When compared to other crop species, genetic and genomic resources in cucurbit crops have historically been limited. However, this situation is changing rapidly. For instance, the draft genomes of two cucumber inbred lines (North China fresh market type 9930 and North American pickling type Gy14) have been released [42, 66] (also Weng et al., unpublished data). A high resolution linkage map and several SSR-based genetic maps have been developed for this species [43, 67–69]. In melon, many linkage maps as well as a BAC-based physical map have been constructed [24, 27–29, 33–37]. In addition, comparative fluorescence in situ hybridization (FISH) mapping in cucumber and melon  suggested that centromere repositioning occurred during the evolution of cucumber chromosomes. Several cucumber chromosomes have been anchored using fosmid clones, and karyotypes of cucumber and melon genomes have been developed [71–75].

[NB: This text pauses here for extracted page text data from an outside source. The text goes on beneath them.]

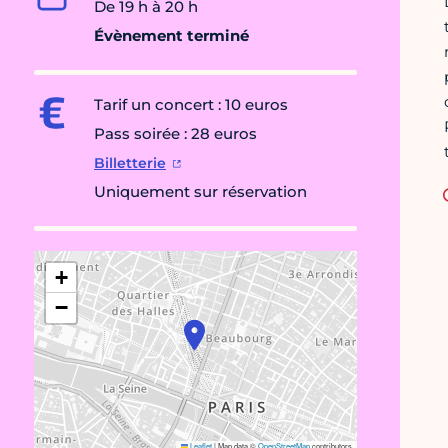
De 19 h à 20 h
Évènement terminé
Tarif un concert : 10 euros
Pass soirée : 28 euros
Billetterie
Uniquement sur réservation
+
−
Leaflet
|
Map data ©
OpenStreetMap
contributors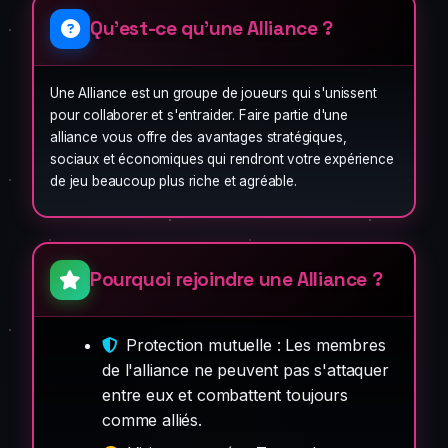
Qu'est-ce qu'une Alliance ?
Une Alliance est un groupe de joueurs qui s'unissent
pour collaborer et s'entraider. Faire partie d'une
alliance vous offre des avantages stratégiques,
sociaux et économiques qui rendront votre expérience
de jeu beaucoup plus riche et agréable.
Pourquoi rejoindre une Alliance ?
Protection mutuelle : Les membres
de l'alliance ne peuvent pas s'attaquer
entre eux et combattent toujours
comme alliés.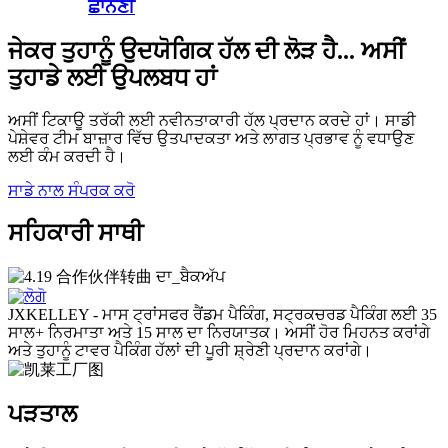
ਛਾਨਣੀ
ਜੇਕਰ ਤੁਹਾਨੂੰ ਉਦਯੋਗਿਕ ਹੱਲ ਦੀ ਲੋੜ ਹੈ... ਅਸੀਂ
ਤੁਹਾਡੇ ਲਈ ਉਪਲਬਧ ਹਾਂ
ਅਸੀਂ ਟਿਕਾਊ ਤਰੱਕੀ ਲਈ ਨਵੀਨਤਾਕਾਰੀ ਹੱਲ ਪ੍ਰਦਾਨ ਕਰਦੇ ਹਾਂ। ਸਾਡੀ
ਪੇਸ਼ੇਵਰ ਟੀਮ ਬਾਜ਼ਾਰ ਵਿੱਚ ਉਤਪਾਦਕਤਾ ਅਤੇ ਲਾਗਤ ਪ੍ਰਭਾਵ ਨੂੰ ਵਧਾਉਣ
ਲਈ ਕੰਮ ਕਰਦੀ ਹੈ।
ਸਾਡੇ ਨਾਲ ਸੰਪਰਕ ਕਰੋ
ਸਹਿਕਾਰੀ ਸਾਥੀ
JXKELLEY - ਮਾਸ ਟ੍ਰਾਂਸਫਰ ਰੈਂਡਮ ਪੈਕਿੰਗ, ਸਟ੍ਰਕਚਰਡ ਪੈਕਿੰਗ ਲਈ 35
ਸਾਲ+ ਨਿਰਮਾਤਾ ਅਤੇ 15 ਸਾਲ ਦਾ ਨਿਰਯਾਤਕ। ਅਸੀਂ ਹੋਰ ਮਿਹਨਤ ਕਰਾਂਗੇ
ਅਤੇ ਤੁਹਾਨੂੰ ਟਾਵਰ ਪੈਕਿੰਗ ਹੱਲਾਂ ਦੀ ਪੂਰੀ ਸ਼੍ਰੇਣੀ ਪ੍ਰਦਾਨ ਕਰਾਂਗੇ।
ਪੜਤਾਲ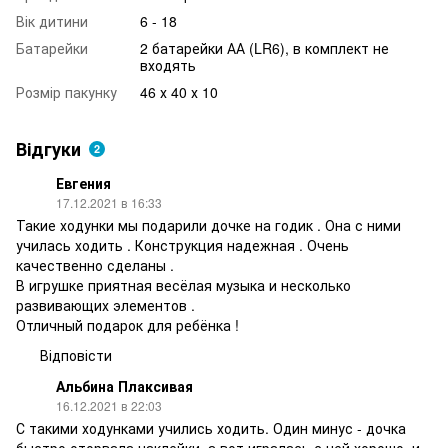
Вік дитини
6 - 18
Батарейки
2 батарейки АА (LR6), в комплект не
входять
Розмір пакунку
46 х 40 х 10
Відгуки
2
Евгения
17.12.2021 в 16:33
Такие ходунки мы подарили дочке на годик . Она с ними
училась ходить . Конструкция надежная . Очень
качественно сделаны .
В игрушке приятная весёлая музыка и несколько
развивающих элементов .
Отличный подарок для ребёнка !
Відповісти
Альбина Плаксивая
16.12.2021 в 22:03
С такими ходунками учились ходить. Один минус - дочка
быстро оторвала наклейки, а вот игралась с ней хорошо, и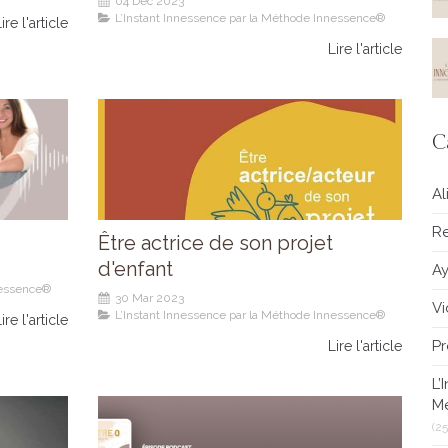
04 Déc 2023
L’Instant Innessence par la Méthode Innessence®
ire l'article
Lire l'article
C
Al
Re
Être actrice de son projet
d'enfant
A
nessence®
30 Mar 2023
V
L’Instant Innessence par la Méthode Innessence®
ire l'article
Pr
Lire l'article
L’
M
(25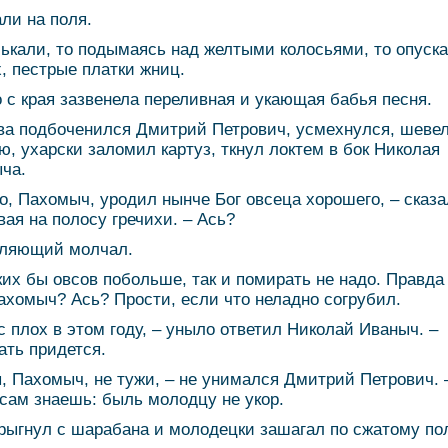
ли на поля.
ькали, то подымаясь над желтыми колосьями, то опуск
х, пестрые платки жниц.
о с края зазвенела переливная и укающая бабья песня.
ва подбоченился Дмитрий Петрович, усмехнулся, шеве
ю, ухарски заломил картуз, ткнул локтем в бок Николая
ча.
то, Пахомыч, уродил нынче Бог овсеца хорошего, – сказа
вая на полосу гречихи. – Ась?
ляющий молчал.
ких бы овсов побольше, так и помирать не надо. Правда
Пахомыч? Ась? Прости, если что неладно согрубил.
с плох в этом году, – уныло ответил Николай Иваныч. –
ать придется.
ы, Пахомыч, не тужи, – не унимался Дмитрий Петрович. 
 сам знаешь: быль молодцу не укор.
рыгнул с шарабана и молодецки зашагал по сжатому по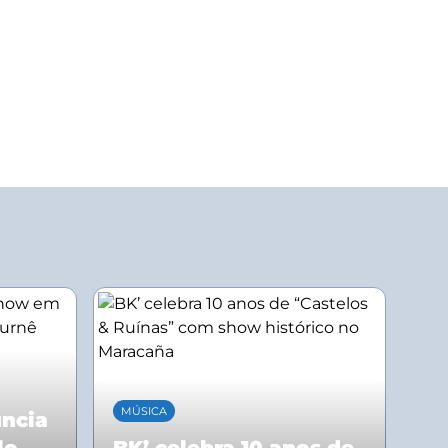
MÚSICA
uncia
lo
BK’ celebra 10 anos de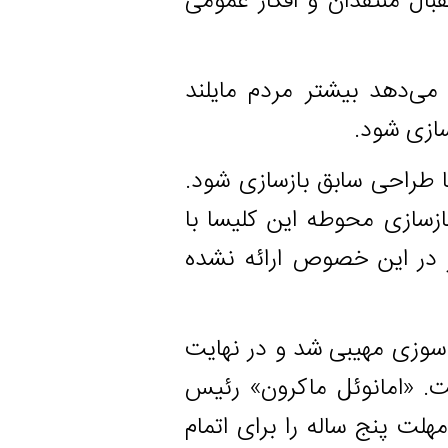
منتقدان و افکار عمومی
 بیشتر مردم مایلند
احی سابق بازسازی شود.
 محوطه این کلیسا با
ین خصوص ارائه نشده
ریل ۲۰۱۹ دچار آتش سوزی مهیبی شد و در نهایت
انوئل ماکرون» رئیس
ج ساله را برای اتمام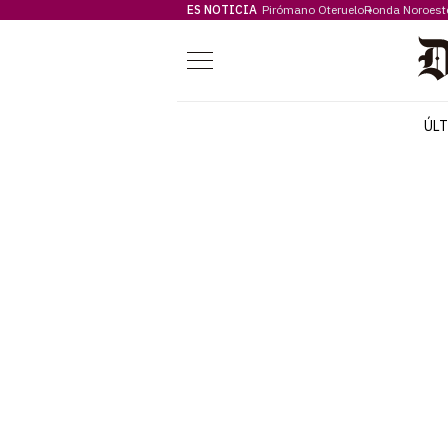
ES NOTICIA
Pirómano Oteruelo
Ronda Noroest
Menú
ÚL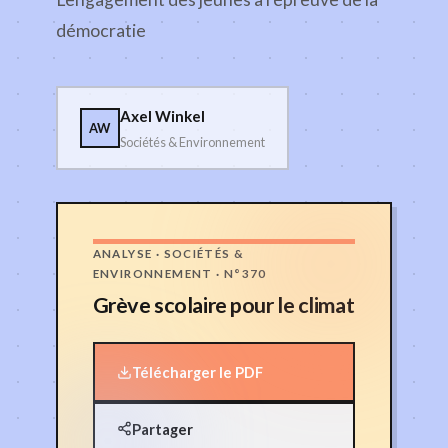
démocratie
Axel Winkel
AW
Sociétés & Environnement
ANALYSE · SOCIÉTÉS &
ENVIRONNEMENT · N°370
Grève scolaire pour le climat
Télécharger le PDF
Partager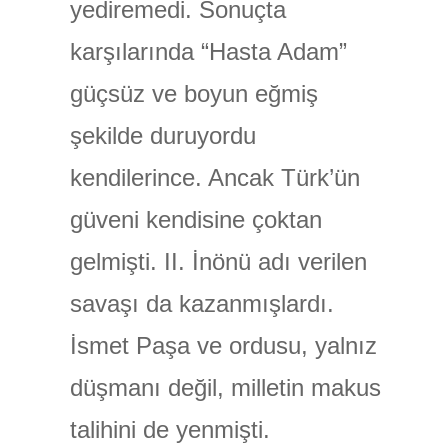
yediremedi. Sonuçta
karşılarında “Hasta Adam”
güçsüz ve boyun eğmiş
şekilde duruyordu
kendilerince. Ancak Türk’ün
güveni kendisine çoktan
gelmişti. II. İnönü adı verilen
savaşı da kazanmışlardı.
İsmet Paşa ve ordusu, yalnız
düşmanı değil, milletin makus
talihini de yenmişti.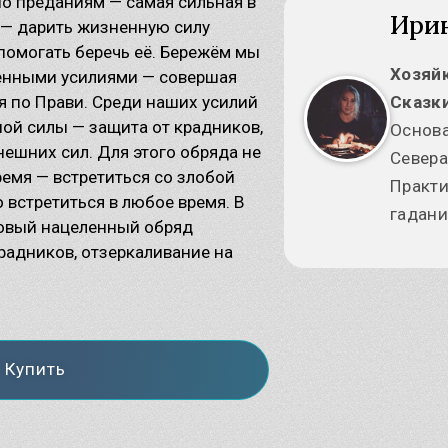
по преданиям — самая сильная в
Узнать
Ири
 — дарить жизненную силу
Славянские Боги
помогать беречь её. Бережём мы
кошь – славянская Богиня
Хозяй
дьбы
енными усилиями — совершая
лес – загадочный славянский
я по Прави. Среди наших усилий
Сказки
г
ой силы — защита от крадников,
Основа
внешних сил. Для этого обряда не
Севера
ремя — встретиться со злобой
Практи
 встретиться в любое время. В
гадани
говый нацеленный обряд
радников, отзеркаливание на
Купить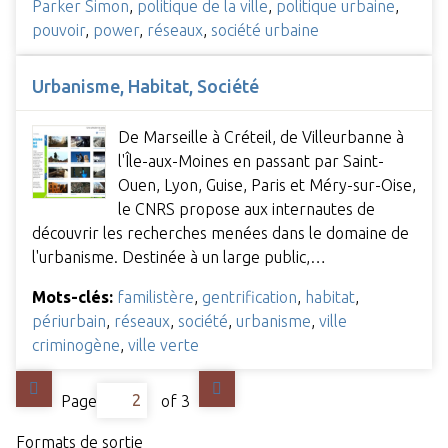
Parker Simon
,
politique de la ville
,
politique urbaine
,
pouvoir
,
power
,
réseaux
,
société urbaine
Urbanisme, Habitat, Société
De Marseille à Créteil, de Villeurbanne à
l'Île-aux-Moines en passant par Saint-
Ouen, Lyon, Guise, Paris et Méry-sur-Oise,
le CNRS propose aux internautes de
découvrir les recherches menées dans le domaine de
l'urbanisme. Destinée à un large public,…
Mots-clés:
familistère
,
gentrification
,
habitat
,
périurbain
,
réseaux
,
société
,
urbanisme
,
ville
criminogène
,
ville verte
Page
of 3
Formats de sortie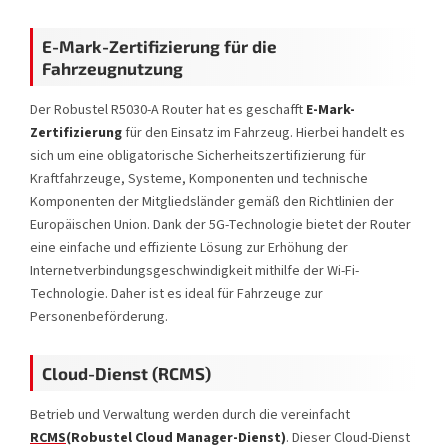
E-Mark-Zertifizierung für die
Fahrzeugnutzung
Der Robustel R5030-A Router hat es geschafft
E-Mark-
Zertifizierung
für den Einsatz im Fahrzeug. Hierbei handelt es
sich um eine obligatorische Sicherheitszertifizierung für
Kraftfahrzeuge, Systeme, Komponenten und technische
Komponenten der Mitgliedsländer gemäß den Richtlinien der
Europäischen Union. Dank der 5G-Technologie bietet der Router
eine einfache und effiziente Lösung zur Erhöhung der
Internetverbindungsgeschwindigkeit mithilfe der Wi-Fi-
Technologie. Daher ist es ideal für Fahrzeuge zur
Personenbeförderung.
Cloud-Dienst (RCMS)
Betrieb und Verwaltung werden durch die vereinfacht
RCMS
(Robustel Cloud Manager-Dienst)
. Dieser Cloud-Dienst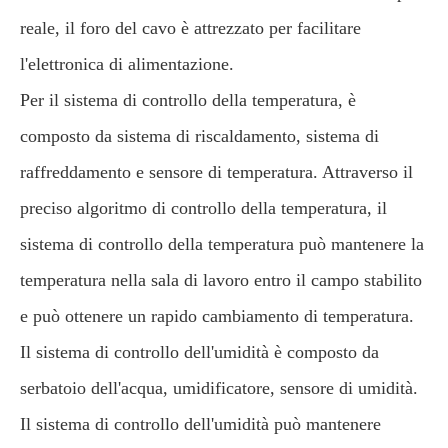
reale, il foro del cavo è attrezzato per facilitare
l'elettronica di alimentazione.
Per il sistema di controllo della temperatura, è
composto da sistema di riscaldamento, sistema di
raffreddamento e sensore di temperatura. Attraverso il
preciso algoritmo di controllo della temperatura, il
sistema di controllo della temperatura può mantenere la
temperatura nella sala di lavoro entro il campo stabilito
e può ottenere un rapido cambiamento di temperatura.
Il sistema di controllo dell'umidità è composto da
serbatoio dell'acqua, umidificatore, sensore di umidità.
Il sistema di controllo dell'umidità può mantenere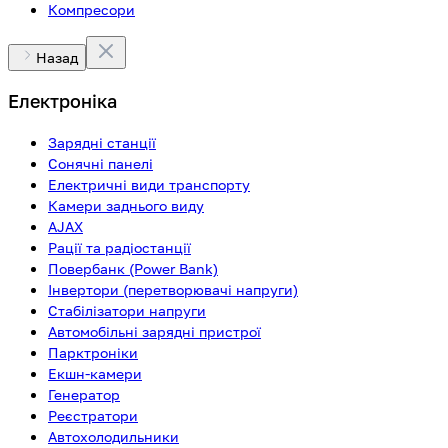
Компресори
Назад
Електроніка
Зарядні станції
Сонячні панелі
Електричні види транспорту
Камери заднього виду
AJAX
Рації та радіостанції
Повербанк (Power Bank)
Інвертори (перетворювачі напруги)
Стабілізатори напруги
Автомобільні зарядні пристрої
Парктроніки
Екшн-камери
Генератор
Реєстратори
Автохолодильники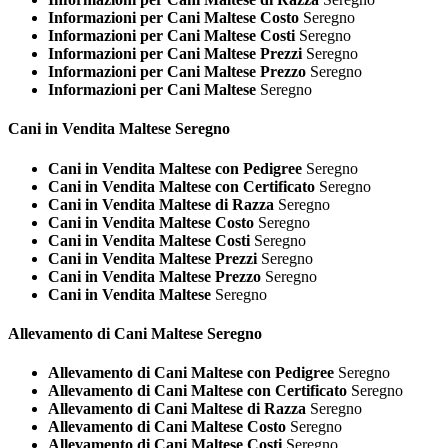
Informazioni per Cani Maltese Costo
Seregno
Informazioni per Cani Maltese Costi
Seregno
Informazioni per Cani Maltese Prezzi
Seregno
Informazioni per Cani Maltese Prezzo
Seregno
Informazioni per Cani Maltese
Seregno
Cani in Vendita
Maltese Seregno
Cani in Vendita Maltese con Pedigree
Seregno
Cani in Vendita Maltese con Certificato
Seregno
Cani in Vendita Maltese di Razza
Seregno
Cani in Vendita Maltese Costo
Seregno
Cani in Vendita Maltese Costi
Seregno
Cani in Vendita Maltese Prezzi
Seregno
Cani in Vendita Maltese Prezzo
Seregno
Cani in Vendita Maltese
Seregno
Allevamento di Cani
Maltese Seregno
Allevamento di Cani Maltese con Pedigree
Seregno
Allevamento di Cani Maltese con Certificato
Seregno
Allevamento di Cani Maltese di Razza
Seregno
Allevamento di Cani Maltese Costo
Seregno
Allevamento di Cani Maltese Costi
Seregno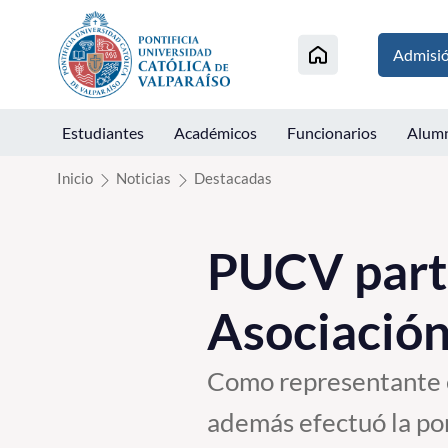
Click acá para ir directamente al contenido
Admisi
Estudiantes
Académicos
Funcionarios
Alum
Inicio
Noticias
Destacadas
PUCV parti
Asociación
Como representante e
además efectuó la po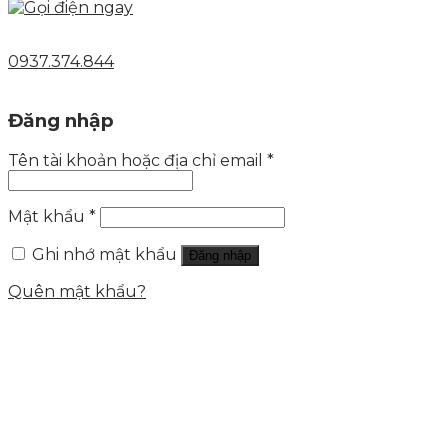
0937.374.844
Đăng nhập
Tên tài khoản hoặc địa chỉ email
*
Mật khẩu
*
Ghi nhớ mật khẩu
Đăng nhập
Quên mật khẩu?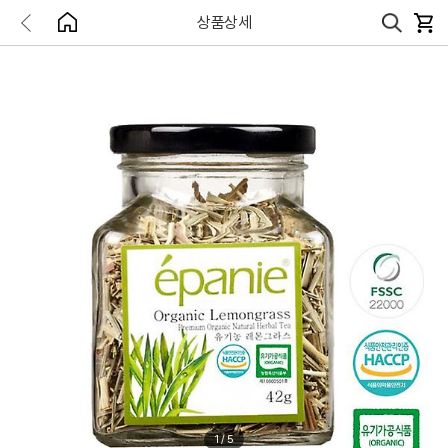
상품상세
1
/
5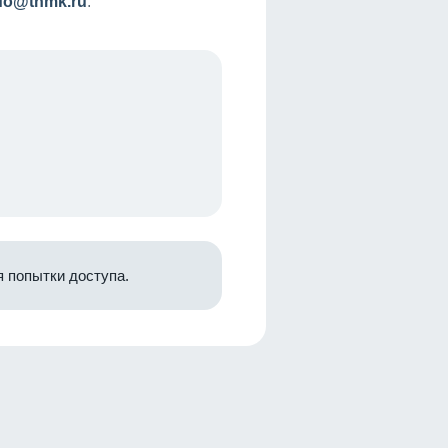
nfo@tnmk.ru
.
 попытки доступа.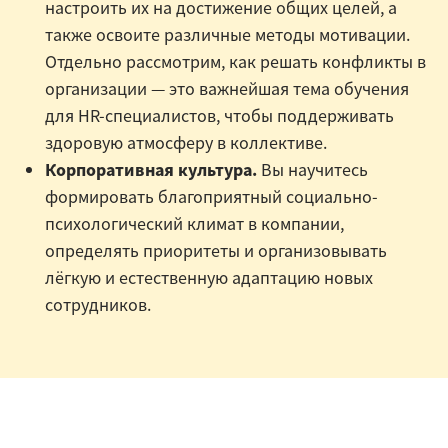
настроить их на достижение общих целей, а
также освоите различные методы мотивации.
Отдельно рассмотрим, как решать конфликты в
организации — это важнейшая тема обучения
для HR-специалистов, чтобы поддерживать
здоровую атмосферу в коллективе.
Корпоративная культура.
Вы научитесь
формировать благоприятный социально-
психологический климат в компании,
определять приоритеты и организовывать
лёгкую и естественную адаптацию новых
сотрудников.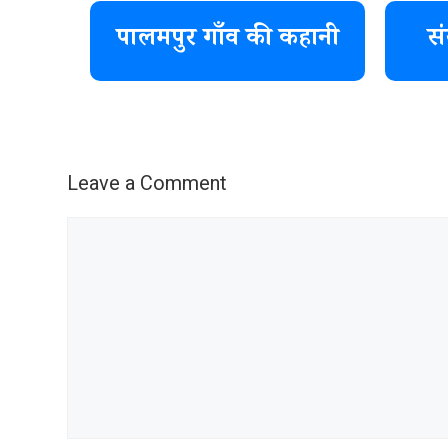
पालमपुर गाँव की कहानी
सं
Leave a Comment
Comment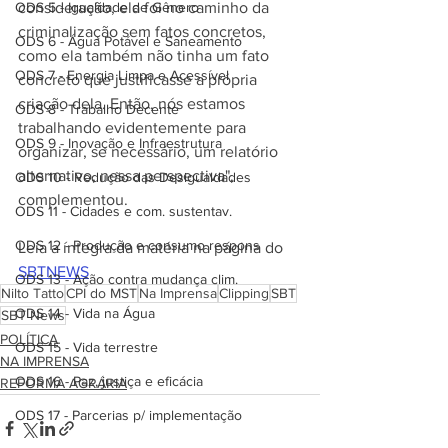
ODS 5 - Igualdade de Gênero
consideração, ela foi no caminho da 
criminalização sem fatos concretos, 
ODS 6 - Água Potável e Saneamento
como ela também não tinha um fato 
ODS 7 - Energia Limpa e Acessível
concreto que justificasse a própria 
criação dela. Então, nós estamos 
ODS 8 - Trabalho Decente
trabalhando evidentemente para 
ODS 9 - Inovação e Infraestrutura
organizar, se necessário, um relatório 
alternativo, nessa perspectiva", 
ODS 10 - Redução das Desigualdades
complementou.
ODS 11 - Cidades e com. sustentav.
ODS 12 - Produção e consumo respons
Leia a íntegra da matéria na página do 
SBTNEWS
ODS 13 - Ação contra mudança clim.
Nilto Tatto
CPI do MST
Na Imprensa
Clipping
SBT
ODS 14 - Vida na Água
SBT News
POLÍTICA
ODS 15 - Vida terrestre
NA IMPRENSA
ODS 16 - Paz, justiça e eficácia
REFORMA AGRÁRIA
ODS 17 - Parcerias p/ implementação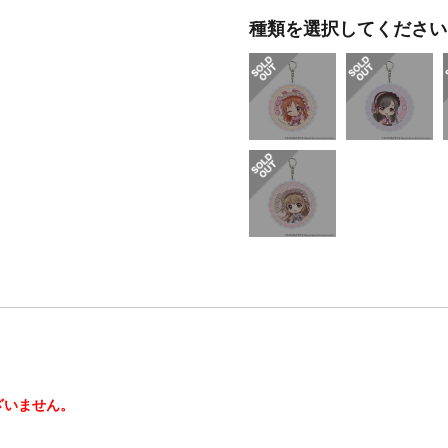
種類を選択してください
ざいません。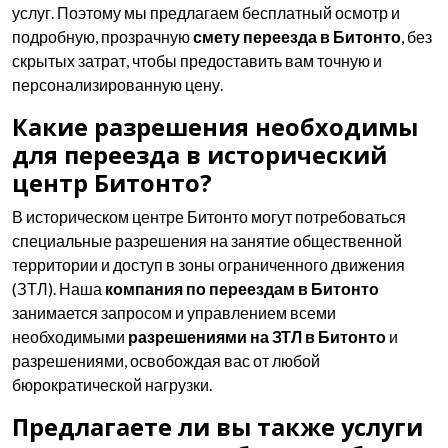
услуг. Поэтому мы предлагаем бесплатный осмотр и
подробную, прозрачную
смету переезда в Битонто
, без
скрытых затрат, чтобы предоставить вам точную и
персонализированную цену.
Какие разрешения необходимы
для переезда в исторический
центр Битонто?
В историческом центре Битонто могут потребоваться
специальные разрешения на занятие общественной
территории и доступ в зоны ограниченного движения
(ЗТЛ). Наша
компания по переездам в Битонто
занимается запросом и управлением всеми
необходимыми
разрешениями на ЗТЛ в Битонто
и
разрешениями, освобождая вас от любой
бюрократической нагрузки.
Предлагаете ли вы также услуги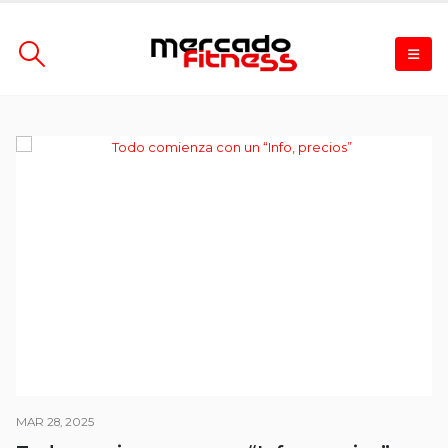
MAR 28, 2025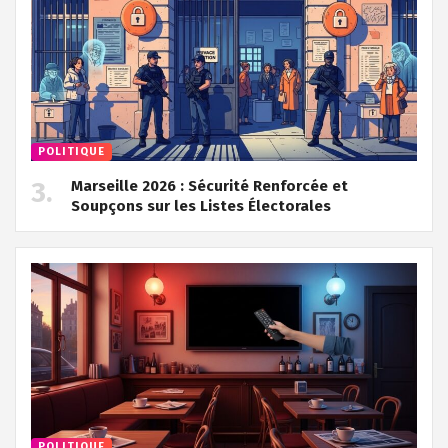
POLITIQUE
Marseille 2026 : Sécurité Renforcée et
Soupçons sur les Listes Électorales
POLITIQUE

Previous studies [38–44] have shown that genomic synteny and co-linearity exists between cucumber and melon. This information is, nevertheless, fragmented and incomplete. Thus experiments were designed herein for large-scale comparative genetic mapping of melon and cucumber to identify syntenic blocks using microsatellite markers. To accomplish this objective, two extended linkage maps in melon were constructed using an F2 and a RIL population, which were subsequently merged to form a consensus map. Then the scaffolds of the Gy14 and 9930 cucumber draft genomes were associated to markers on both the melon consensus map and a high-resolution cucumber genetic map  to define species chromosomes and allow for the detection of syntenic blocks.